1) For securing the 'horsing' on the grindstone wheel.
When John Fyrth of Sheffield died in 1562 he bequeathed to his son his harness and smethie geare. Roger Barnsley, another Sheffield man, left his son a whele in Porters Field in 1566 and all his harness. It is likely in these cases that ‘harness’ referred to whatever secured the ‘horsing’ on a grindstone wheel.
2) Both verb and noun could be used with reference to armour or military equipment.
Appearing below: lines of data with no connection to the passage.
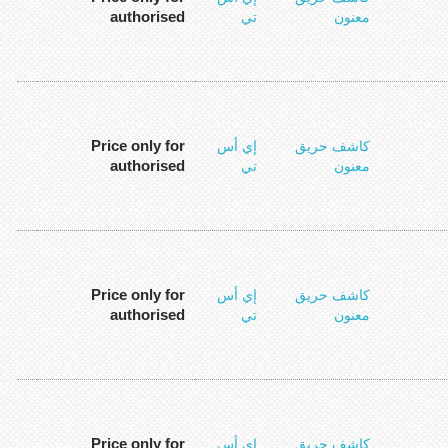
authorised
معنون
تي
Price only for
كاشف حريق
إي أس
authorised
معنون
تي
Price only for
كاشف حريق
إي أس
authorised
معنون
تي
Price only for
كاشف حريق
إي أس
c.1490 with outyn that ... ony of theym wer arrayed in maner of werr ... but vj whiche were in single array and not harneyssed, Markington
1493 have theyr harnas redy as jake, salet, bowez, arowez and other weappyns, York
1539 To the said James my sone, all my harnis, Northowram
1558 to my brother Henrye Dyneley all myn aperell, harness, and weapnes, Swillington. It could also mean to decorate parts of a person’s apparel with precious metals or ornaments, girdles in particular: 1429 unum baslard harnizatum cum argento, Bramham
1449 a girdill of purpull silk harnest with golde, Southwell
1503 my best blake harnest gyrdell, Adel
1508 one small girdill hernest with sylver and gilt, Breckenbrough
1554 to Elizabeth my doughter ... a gyrdyll hernysyd wyth a pynder of siluer and a buckell, Pontefract.